### [Action item]
Leaving the pictures aside, restate all of the data exactly.

** Supplied data follows **

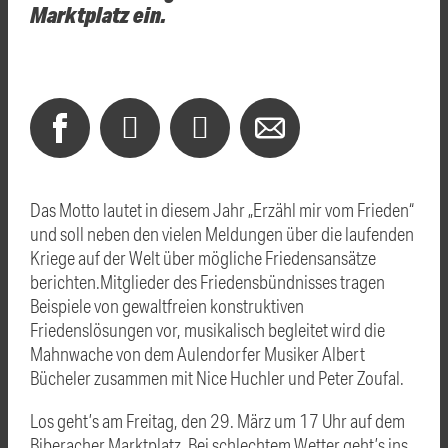
Marktplatz ein.
Das Motto lautet in diesem Jahr „Erzähl mir vom Frieden“
und soll neben den vielen Meldungen über die laufenden
Kriege auf der Welt über mögliche Friedensansätze
berichten.Mitglieder des Friedensbündnisses tragen
Beispiele von gewaltfreien konstruktiven
Friedenslösungen vor, musikalisch begleitet wird die
Mahnwache von dem Aulendorfer Musiker Albert
Bücheler zusammen mit Nice Huchler und Peter Zoufal.
Los geht’s am Freitag, den 29. März um 17 Uhr auf dem
Biberacher Marktplatz. Bei schlechtem Wetter geht’s ins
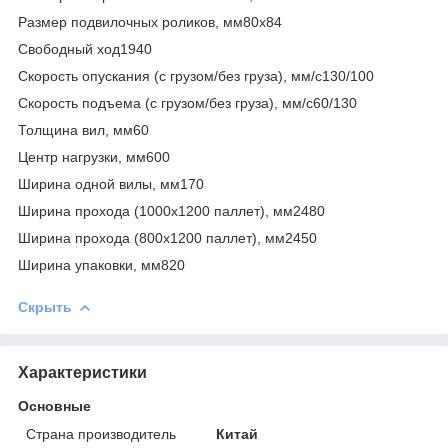
Размер подвилочных роликов, мм80х84
Свободный ход1940
Скорость опускания (с грузом/без груза), мм/с130/100
Скорость подъема (с грузом/без груза), мм/с60/130
Толщина вил, мм60
Центр нагрузки, мм600
Ширина одной вилы, мм170
Ширина прохода (1000х1200 паллет), мм2480
Ширина прохода (800х1200 паллет), мм2450
Ширина упаковки, мм820
Скрыть
Характеристики
Основные
Страна производитель
Китай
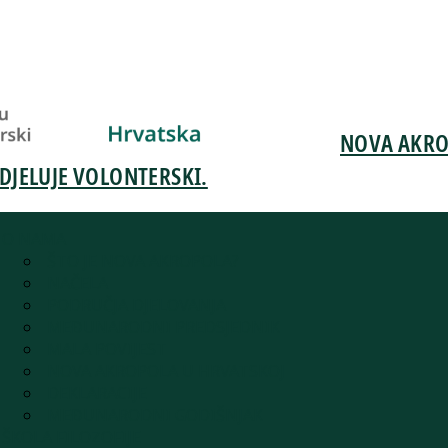
NOVA AKROP
DJELUJE VOLONTERSKI.
O NAMA
ŠTO JE NOVA AKROPOLA?
NAČELA
PODRUČJA DJELOVANJA
MEĐUNARODNI PREDSJEDNIK
MALA POVIJEST
NOVA AKROPOLA U HRVATSKOJ
DEKLARACIJE
MEĐUNARODNI GODIŠNJAK
ŠKOLA FILOZOFIJE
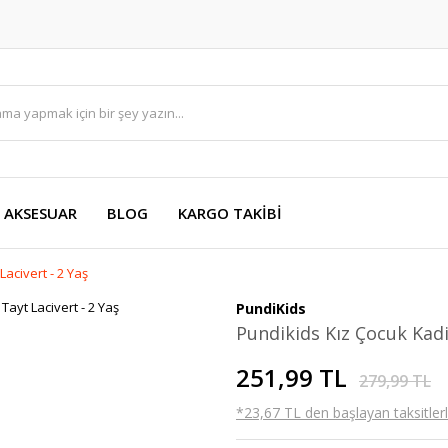
AKSESUAR
BLOG
KARGO TAKİBİ
acivert - 2 Yaş
PundiKids
Pundikids Kız Çocuk Kadi
251,99 TL
279,99 TL
*23,67 TL den başlayan taksitlerl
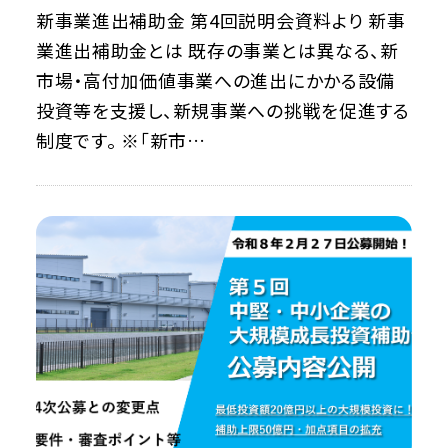
新事業進出補助金 第4回説明会資料より 新事
業進出補助金とは 既存の事業とは異なる、新
市場・高付加価値事業への進出にかかる設備
投資等を支援し、新規事業への挑戦を促進する
制度です。 ※「新市…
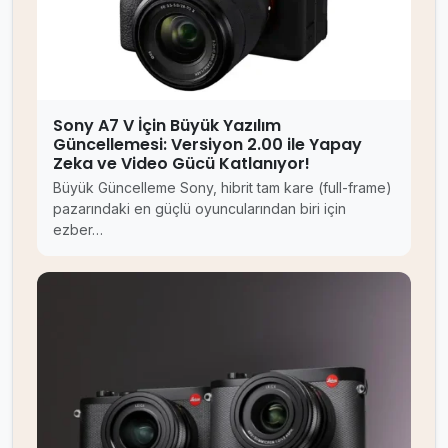
Sony A7 V İçin Büyük Yazılım
Güncellemesi: Versiyon 2.00 ile Yapay
Zeka ve Video Gücü Katlanıyor!
Büyük Güncelleme Sony, hibrit tam kare (full-frame)
pazarındaki en güçlü oyuncularından biri için
ezber…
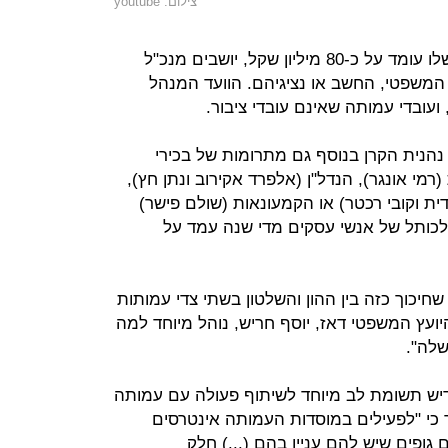
צילום: youtube
בדירקטוריון הקרן, שמחזור הפעילות שלו עומד על כ-80 מיליון שקל, יושבים מנכ"ל
המשפטי, החשב או נציגיהם. הוועד המנהל
 ועובדי עמותה שאינם עובדי ציבור.
נהנית הקרן בנוסף גם מתרומות של בכירי
מי אונגר), הנדל"ן (אלפרד אקירוב ונתן חץ),
ית וקובי רכטר) או הקמעונאות (שולם פישר)
 לכותל של אנשי עסקים מדי שנה עמד על
יה לעתיד שחיכוך כזה בין ההון והשלטון בשתי צדי עמותות
עץ המשפטי דאז, יוסף חריש, נוהל מיוחד למה
שלה".
דיש תשומת לב מיוחד לשיתוף פעולה עם עמותה
 כי "לפעילים במוסדות העמותה אינטרסים
גופים שיש להם עניין בהם (...) חלק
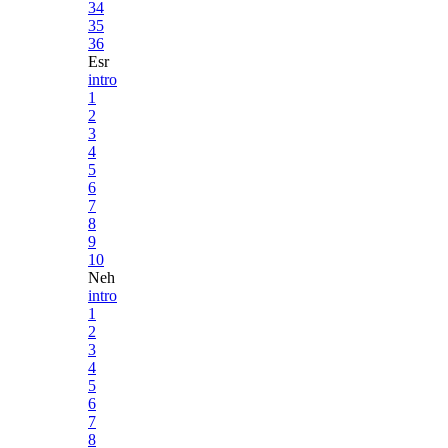
34
35
36
Esr
intro
1
2
3
4
5
6
7
8
9
10
Neh
intro
1
2
3
4
5
6
7
8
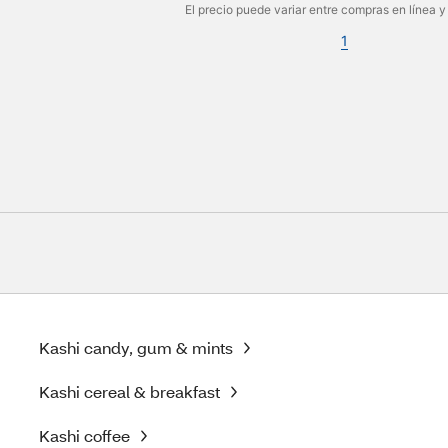
El precio puede variar entre compras en línea y
1
Kashi candy, gum & mints
Kashi cereal & breakfast
Kashi coffee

** End of Supplied data **

### [Finished task]
Marktplatz ein.
Das Motto lautet in diesem Jahr „Erzähl mir vom Frieden“
und soll neben den vielen Meldungen über die laufenden
Kriege auf der Welt über mögliche Friedensansätze
berichten.Mitglieder des Friedensbündnisses tragen
Beispiele von gewaltfreien konstruktiven
Friedenslösungen vor, musikalisch begleitet wird die
Mahnwache von dem Aulendorfer Musiker Albert
Bücheler zusammen mit Nice Huchler und Peter Zoufal.
Los geht’s am Freitag, den 29. März um 17 Uhr auf dem
Biberacher Marktplatz. Bei schlechtem Wetter geht’s ins
Размер подвилочных роликов, мм80х84
Свободный ход1940
Скорость опускания (с грузом/без груза), мм/с130/100
Скорость подъема (с грузом/без груза), мм/с60/130
Толщина вил, мм60
Центр нагрузки, мм600
Ширина одной вилы, мм170
Ширина прохода (1000х1200 паллет), мм2480
Ширина прохода (800х1200 паллет), мм2450
Ширина упаковки, мм820
Скрыть
Характеристики
Основные
Страна производитель
Китай
NOVA AKROP
DJELUJE VOLONTERSKI.
O NAMA
ŠTO JE NOVA AKROPOLA?
NAČELA
PODRUČJA DJELOVANJA
MEĐUNARODNI PREDSJEDNIK
MALA POVIJEST
NOVA AKROPOLA U HRVATSKOJ
DEKLARACIJE
MEĐUNARODNI GODIŠNJAK
ŠKOLA FILOZOFIJE
AKSESUAR
BLOG
KARGO TAKİBİ
acivert - 2 Yaş
PundiKids
Pundikids Kız Çocuk Kadi
251,99 TL
279,99 TL
*23,67 TL den başlayan taksitlerl
新事業進出補助金 第4回説明会資料より 新事
業進出補助金とは 既存の事業とは異なる、新
市場・高付加価値事業への進出にかかる設備
投資等を支援し、新規事業への挑戦を促進する
制度です。 ※「新市…
Sony A7 V İçin Büyük Yazılım
Güncellemesi: Versiyon 2.00 ile Yapay
Zeka ve Video Gücü Katlanıyor!
Büyük Güncelleme Sony, hibrit tam kare (full-frame)
pazarındaki en güçlü oyuncularından biri için
ezber…
צילום: youtube
בדירקטוריון הקרן, שמחזור הפעילות שלו עומד על כ-80 מיליון שקל, יושבים מנכ"ל
המשפטי, החשב או נציגיהם. הוועד המנהל
 ועובדי עמותה שאינם עובדי ציבור.
נהנית הקרן בנוסף גם מתרומות של בכירי
מי אונגר), הנדל"ן (אלפרד אקירוב ונתן חץ),
ית וקובי רכטר) או הקמעונאות (שולם פישר)
 לכותל של אנשי עסקים מדי שנה עמד על
יה לעתיד שחיכוך כזה בין ההון והשלטון בשתי צדי עמותות
עץ המשפטי דאז, יוסף חריש, נוהל מיוחד למה
שלה".
דיש תשומת לב מיוחד לשיתוף פעולה עם עמותה
 כי "לפעילים במוסדות העמותה אינטרסים
גופים שיש להם עניין בהם (...) חלק
34
35
36
Esr
intro
1
2
3
4
5
6
7
8
9
10
Neh
intro
1
2
3
4
5
6
7
8
El precio puede variar entre compras en línea y
1
Kashi candy, gum & mints
Kashi cereal & breakfast
Kashi coffee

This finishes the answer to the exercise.